• **WORK ITEM**
Among the entries below, find every line that contains the string "БОЛЕЕ", then copy it.

----

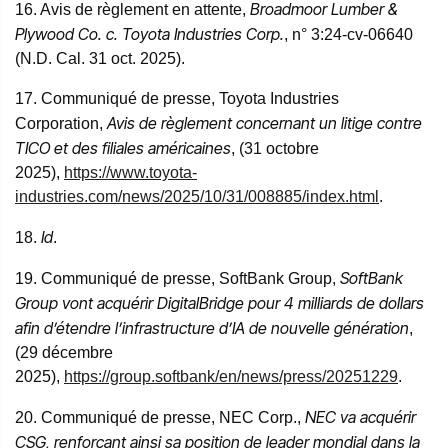
Broadmoor Lumber &
16. Avis de règlement en attente,
Plywood Co. c. Toyota Industries Corp.
, n° 3:24-cv-06640
(N.D. Cal. 31 oct. 2025).
17. Communiqué de presse, Toyota Industries
Avis de règlement concernant un litige contre
Corporation,
TICO et des filiales américaines
, (31 octobre
2025),
https://www.toyota-
industries.com/news/2025/10/31/008885/index.html
.
Id
18.
.
SoftBank
19. Communiqué de presse, SoftBank Group,
Group vont acquérir DigitalBridge pour 4 milliards de dollars
afin d’étendre l’infrastructure d’IA de nouvelle génération
,
(29 décembre
2025),
https://group.softbank/en/news/press/20251229
.
NEC va acquérir
20. Communiqué de presse, NEC Corp.,
CSG, renforçant ainsi sa position de leader mondial dans la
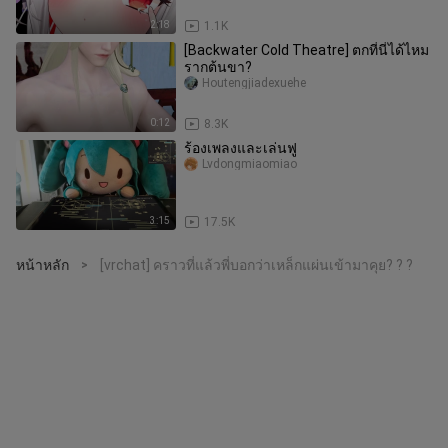
2:18
1.1K
[Backwater Cold Theatre] ตกที่นี่ได้ไหม
รากต้นขา?
Houtengjiadexuehe
0:12
8.3K
ร้องเพลงและเล่นฟู
Lvdongmiaomiao
3:15
17.5K
หน้าหลัก
[vrchat] คราวที่แล้วพี่บอกว่าเหล็กแผ่นเข้ามาคุย? ? ?
>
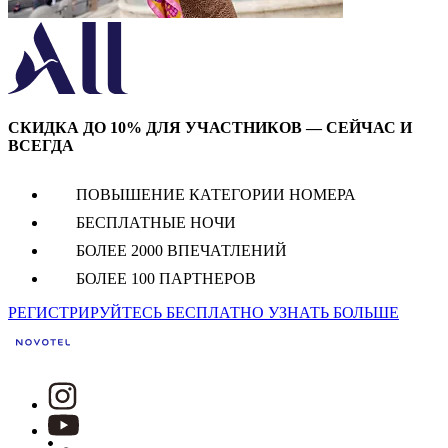
СКИДКА ДО 10% ДЛЯ УЧАСТНИКОВ — СЕЙЧАС И
ВСЕГДА
ПОВЫШЕНИЕ КАТЕГОРИИ НОМЕРА
БЕСПЛАТНЫЕ НОЧИ
БОЛЕЕ 2000 ВПЕЧАТЛЕНИЙ
БОЛЕЕ 100 ПАРТНЕРОВ
РЕГИСТРИРУЙТЕСЬ БЕСПЛАТНО
УЗНАТЬ БОЛЬШЕ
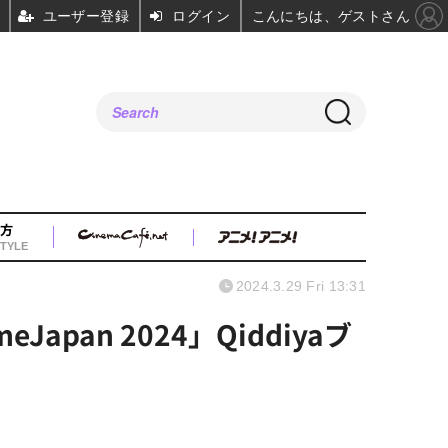
ユーザー登録
ログイン
こんにちは、ゲストさん
方
TYLE
2024.3.29 Fri 13:31
an 2024」Qiddiyaブ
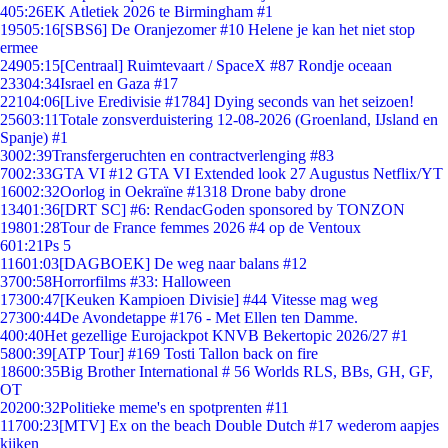
4
05:26
EK Atletiek 2026 te Birmingham #1
195
05:16
[SBS6] De Oranjezomer #10 Helene je kan het niet stop
ermee
249
05:15
[Centraal] Ruimtevaart / SpaceX #87 Rondje oceaan
233
04:34
Israel en Gaza #17
221
04:06
[Live Eredivisie #1784] Dying seconds van het seizoen!
256
03:11
Totale zonsverduistering 12-08-2026 (Groenland, IJsland en
Spanje) #1
30
02:39
Transfergeruchten en contractverlenging #83
70
02:33
GTA VI #12 GTA VI Extended look 27 Augustus Netflix/YT
160
02:32
Oorlog in Oekraïne #1318 Drone baby drone
134
01:36
[DRT SC] #6: RendacGoden sponsored by TONZON
198
01:28
Tour de France femmes 2026 #4 op de Ventoux
6
01:21
Ps 5
116
01:03
[DAGBOEK] De weg naar balans #12
37
00:58
Horrorfilms #33: Halloween
173
00:47
[Keuken Kampioen Divisie] #44 Vitesse mag weg
273
00:44
De Avondetappe #176 - Met Ellen ten Damme.
4
00:40
Het gezellige Eurojackpot KNVB Bekertopic 2026/27 #1
58
00:39
[ATP Tour] #169 Tosti Tallon back on fire
186
00:35
Big Brother International # 56 Worlds RLS, BBs, GH, GF,
OT
202
00:32
Politieke meme's en spotprenten #11
117
00:23
[MTV] Ex on the beach Double Dutch #17 wederom aapjes
kijken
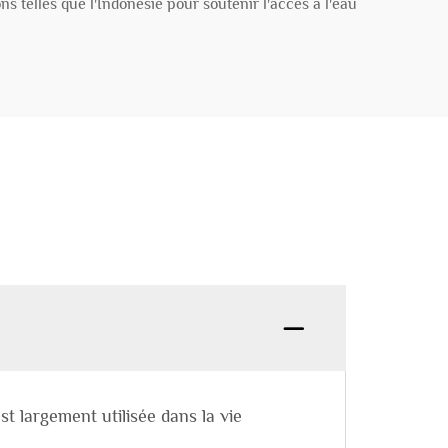
ns telles que l'Indonésie pour soutenir l'accès à l'eau
st largement utilisée dans la vie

----

• **EXPECTED ANSWER**
БОЛЕЕ 2000 ВПЕЧАТЛЕНИЙ
БОЛЕЕ 100 ПАРТНЕРОВ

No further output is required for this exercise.